Jill: “Five years from now, you might say, ‘Oh, now we have a chance to refi.’… Let it breathe a little bit.” (12:18; 15:14)
- Liquidity Provides Flexibility: Maintaining liquid cash might be important for this transition.
Market Uncertainty
“If the investment account earns you a lot of money over that same five or ten years, you’ll look back and say, ‘Oh, it was smart not to actually pay [the mortgage] down.’… Again, not a slam dunk either way.” (12:45–13:30)
4. Estate Planning: The Overlooked Task (13:53)
- Jill urges Katie to create estate documents, given their lack of children and large assets:
“The biggest reason I say that is… you have to affirmatively say where you want your money to go... Please, can we make a pinky swear over the airwaves?” (13:54–14:46)
- Concrete advice: Use post-tax season to get documents in place.
Memorable Quotes & Timestamps
-
Jill on Mortgage Anxiety:
"Emotionally, we all would like to be relieved of debt, but it’s not always the greatest thing." (15:14)
-
Mark’s Straightforward Take:
“Keep the money liquid… you can always pay this mortgage off later on.” (11:16)
-
Katie’s Self-Assessment:
“I’m definitely in the emotional court and talk myself into…the math problem is it’s better to invest it. You know, sure, there’s a little bit of risk, but I think we have a safe cushion to see our way through it. And I think I just need to stay off the mortgage calculator because the dollars going toward interest is insane.” (12:18–12:38)
-
Jill’s Final Guidance:
“It’s probably best to just let it breathe a little bit.” (15:14)
Key Takeaways
- With significant liquidity and investments, Katie and her husband have options.
- Financially, holding cash can be as prudent as paying down principal, especially with uncertain life changes ahead.
- Emotional relief matters, but the math doesn’t always justify paying off a mortgage at the expense of flexibility.
- Estate planning is crucial for people without direct heirs.
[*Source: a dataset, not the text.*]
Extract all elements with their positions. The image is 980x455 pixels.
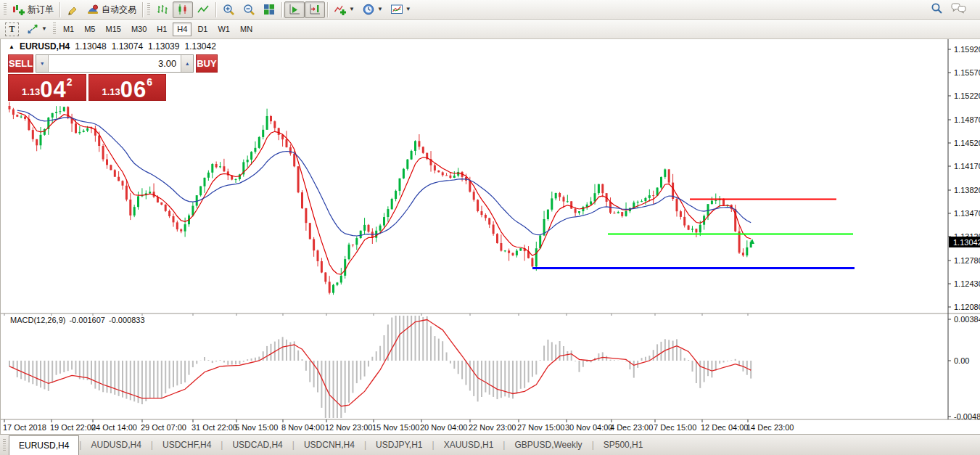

- Ultimately, “not a slam dunk”: the right decision is as much about life plans and peace of mind as hard numbers.
Suggested Decision Framework (For Listeners):
- Evaluate Your Need for Liquidity: Are you facing a possible career change, income disruption, or opportunity?
- Assess Emotional Comfort: If debt causes palpable stress, don’t discount that factor.
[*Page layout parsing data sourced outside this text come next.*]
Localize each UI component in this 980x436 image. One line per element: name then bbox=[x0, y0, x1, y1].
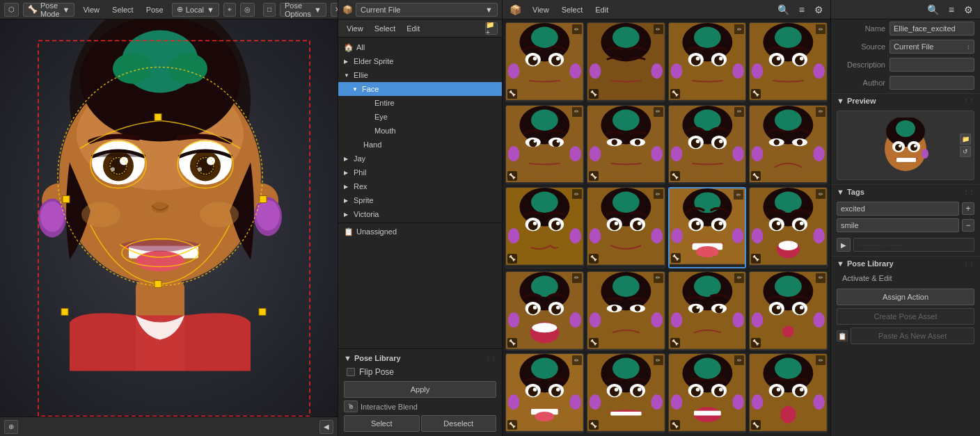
card-edit-btn-eyemask_co2[interactable]: ✏ bbox=[816, 24, 825, 34]
tree-item-eye[interactable]: Eye bbox=[338, 110, 502, 124]
card-edit-btn-mouth_aa[interactable]: ✏ bbox=[572, 355, 582, 365]
asset-card-face_wissle[interactable]: ✏ 🦴 Ellie_face_wissle bbox=[749, 271, 828, 351]
card-edit-btn-face_awkward[interactable]: ✏ bbox=[572, 189, 582, 199]
create-pose-asset-btn[interactable]: Create Pose Asset bbox=[837, 308, 974, 325]
play-timeline[interactable]: · · · · · · · · · · · · · · · bbox=[853, 238, 974, 252]
snap-btn[interactable]: ⌖ bbox=[223, 3, 236, 17]
pose-library-header[interactable]: ▼ Pose Library ⋮⋮ bbox=[341, 352, 499, 364]
transform-dropdown[interactable]: ⊕ Local ▼ bbox=[172, 3, 219, 17]
xray-btn[interactable]: □ bbox=[263, 3, 276, 17]
card-edit-btn-mouth_eh[interactable]: ✏ bbox=[734, 355, 744, 365]
asset-card-face_excited[interactable]: ✏ 🦴 Ellie_face_excited bbox=[668, 187, 747, 268]
deselect-btn[interactable]: Deselect bbox=[421, 415, 497, 432]
card-edit-btn-eyemask_clo[interactable]: ✏ bbox=[654, 24, 663, 34]
add-armature-btn[interactable]: ⊕ bbox=[4, 420, 18, 434]
tree-item-sprite[interactable]: ▶ Sprite bbox=[338, 193, 502, 207]
preview-refresh-btn[interactable]: ↺ bbox=[960, 146, 971, 157]
blend-icon-btn[interactable]: 🖱 bbox=[344, 401, 358, 412]
card-edit-btn-face_default[interactable]: ✏ bbox=[654, 189, 663, 199]
flip-pose-checkbox[interactable] bbox=[347, 368, 355, 376]
current-file-dropdown[interactable]: Current File ▼ bbox=[356, 3, 498, 17]
tag-minus-btn[interactable]: − bbox=[962, 219, 974, 232]
grid-settings-btn[interactable]: ⚙ bbox=[812, 3, 826, 17]
description-field[interactable] bbox=[890, 58, 974, 72]
props-settings-btn[interactable]: ⚙ bbox=[961, 3, 976, 17]
tag-plus-btn[interactable]: + bbox=[962, 202, 974, 215]
tags-section-header[interactable]: ▼ Tags ⋮⋮ bbox=[831, 185, 980, 199]
card-edit-btn-mouth_ee[interactable]: ✏ bbox=[654, 355, 663, 365]
tree-item-victoria[interactable]: ▶ Victoria bbox=[338, 207, 502, 221]
card-edit-btn-face_squint[interactable]: ✏ bbox=[654, 273, 663, 283]
name-field[interactable]: Ellie_face_excited bbox=[890, 22, 974, 35]
asset-card-face_squint[interactable]: ✏ 🦴 Ellie_face_squint bbox=[587, 271, 665, 351]
asset-card-mouth_ee[interactable]: ✏ 🦴 Ellie_mouth_Ee bbox=[587, 353, 665, 433]
select-btn[interactable]: Select bbox=[344, 415, 420, 432]
tag-input-1[interactable]: excited bbox=[837, 202, 959, 216]
author-field[interactable] bbox=[890, 76, 974, 90]
props-filter-btn[interactable]: ≡ bbox=[946, 3, 957, 17]
collapse-panel-btn[interactable]: ◀ bbox=[319, 420, 333, 434]
grid-view-menu[interactable]: View bbox=[528, 3, 553, 17]
card-edit-btn-eyemask_co1[interactable]: ✏ bbox=[734, 24, 744, 34]
grid-search-btn[interactable]: 🔍 bbox=[775, 3, 792, 17]
tree-item-all[interactable]: 🏠 All bbox=[338, 40, 502, 54]
card-edit-btn-eyemask_sq[interactable]: ✏ bbox=[654, 107, 663, 117]
grid-filter-btn[interactable]: ≡ bbox=[796, 3, 807, 17]
tree-item-rex[interactable]: ▶ Rex bbox=[338, 179, 502, 193]
asset-card-face_suspicious[interactable]: ✏ 🦴 Ellie_face_suspicio... bbox=[668, 271, 747, 351]
asset-card-eyemask_sq[interactable]: ✏ 🦴 Ellie_eyemask_sq... bbox=[587, 105, 665, 185]
grid-select-menu[interactable]: Select bbox=[558, 3, 587, 17]
asset-card-face_annoyed[interactable]: ✏ 🦴 Ellie_face_annoyed bbox=[749, 105, 828, 185]
asset-card-eyemask_co1[interactable]: ✏ 🦴 Ellie_eyemask_co... bbox=[668, 22, 747, 102]
proportional-btn[interactable]: ◎ bbox=[240, 3, 255, 17]
grid-panel-icon[interactable]: 📦 bbox=[507, 3, 524, 17]
view-menu-asset[interactable]: View bbox=[342, 22, 368, 35]
asset-card-eyemask_clo[interactable]: ✏ 🦴 Ellie_eyemask_clo... bbox=[587, 22, 665, 102]
card-edit-btn-eyemask_an[interactable]: ✏ bbox=[572, 24, 582, 34]
close-viewport-btn[interactable]: ✕ bbox=[331, 3, 338, 17]
asset-card-face_scared[interactable]: ✏ 🦴 Ellie_face_scared bbox=[749, 187, 828, 268]
asset-card-eyemask_rel[interactable]: ✏ 🦴 Ellie_eyemask_rel... bbox=[505, 105, 584, 185]
card-edit-btn-face_annoyed[interactable]: ✏ bbox=[816, 107, 825, 117]
tree-item-ellie[interactable]: ▼ Ellie bbox=[338, 68, 502, 82]
viewport-icon-btn[interactable]: ⬡ bbox=[4, 3, 19, 17]
card-edit-btn-face_excited[interactable]: ✏ bbox=[734, 190, 743, 200]
paste-as-new-asset-btn[interactable]: Paste As New Asset bbox=[851, 328, 974, 344]
apply-btn[interactable]: Apply bbox=[344, 381, 496, 398]
preview-folder-btn[interactable]: 📁 bbox=[960, 134, 971, 145]
tree-item-face[interactable]: ▼ Face bbox=[338, 82, 502, 96]
pose-options-dropdown[interactable]: Pose Options ▼ bbox=[280, 3, 326, 17]
assign-action-btn[interactable]: Assign Action bbox=[837, 289, 974, 305]
select-menu-asset[interactable]: Select bbox=[370, 22, 400, 35]
tree-item-hand[interactable]: Hand bbox=[338, 138, 502, 152]
select-menu-btn[interactable]: Select bbox=[108, 3, 138, 17]
asset-card-eyemask_co2[interactable]: ✏ 🦴 Ellie_eyemask_co... bbox=[749, 22, 828, 102]
tree-item-jay[interactable]: ▶ Jay bbox=[338, 152, 502, 165]
edit-menu-asset[interactable]: Edit bbox=[402, 22, 424, 35]
props-search-btn[interactable]: 🔍 bbox=[924, 3, 942, 17]
asset-card-face_awkward[interactable]: ✏ 🦴 Ellie_face_awkward bbox=[505, 187, 584, 268]
card-edit-btn-face_wissle[interactable]: ✏ bbox=[816, 273, 825, 283]
tag-input-2[interactable]: smile bbox=[837, 218, 959, 232]
tree-item-mouth[interactable]: Mouth bbox=[338, 124, 502, 138]
pose-menu-btn[interactable]: Pose bbox=[142, 3, 168, 17]
asset-card-eymask_scar[interactable]: ✏ 🦴 Ellie_eymask_scar... bbox=[668, 105, 747, 185]
pose-library-props-header[interactable]: ▼ Pose Library ⋮⋮ bbox=[831, 257, 980, 271]
card-edit-btn-eyemask_rel[interactable]: ✏ bbox=[572, 107, 582, 117]
tree-item-entire[interactable]: Entire bbox=[338, 96, 502, 110]
card-edit-btn-face_suspicious[interactable]: ✏ bbox=[734, 273, 744, 283]
preview-section-header[interactable]: ▼ Preview ⋮⋮ bbox=[831, 94, 980, 108]
tree-item-unassigned[interactable]: 📋 Unassigned bbox=[338, 225, 502, 239]
view-menu-btn[interactable]: View bbox=[79, 3, 104, 17]
asset-card-face_default[interactable]: ✏ 🦴 Ellie_face_default bbox=[587, 187, 665, 268]
tree-item-elder-sprite[interactable]: ▶ Elder Sprite bbox=[338, 54, 502, 68]
card-edit-btn-mouth_oo[interactable]: ✏ bbox=[816, 355, 825, 365]
play-btn[interactable]: ▶ bbox=[837, 238, 851, 252]
asset-card-mouth_oo[interactable]: ✏ 🦴 Ellie_mouth_Oo bbox=[749, 353, 828, 433]
grid-edit-menu[interactable]: Edit bbox=[591, 3, 612, 17]
add-folder-btn[interactable]: 📁+ bbox=[485, 22, 498, 35]
asset-card-mouth_eh[interactable]: ✏ 🦴 Ellie_mouth_Eh bbox=[668, 353, 747, 433]
card-edit-btn-face_scared2[interactable]: ✏ bbox=[572, 273, 582, 283]
card-edit-btn-face_scared[interactable]: ✏ bbox=[816, 189, 825, 199]
asset-card-face_scared2[interactable]: ✏ 🦴 Ellie_face_scared2 bbox=[505, 271, 584, 351]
- Run the Math, But Don’t Ignore the Human Factor: Interest saved vs. investment returns vs. flexibility.
- Review Estate Planning Regularly: Especially important for child-free, asset-rich families.
Important Segments & Timestamps
- Katie’s Situation Overview: 03:31–07:26
- Main Dilemma Discussion: 07:26–13:30
- Estate Planning Discussion: 13:53–14:48
- Jill’s Final Thoughts & Wrap-up: 15:14
For listeners in similar situations, consider both sides before committing windfalls to mortgage principal—maintain flexibility, plan for the future, and, above all, let peace of mind guide you alongside the numbers.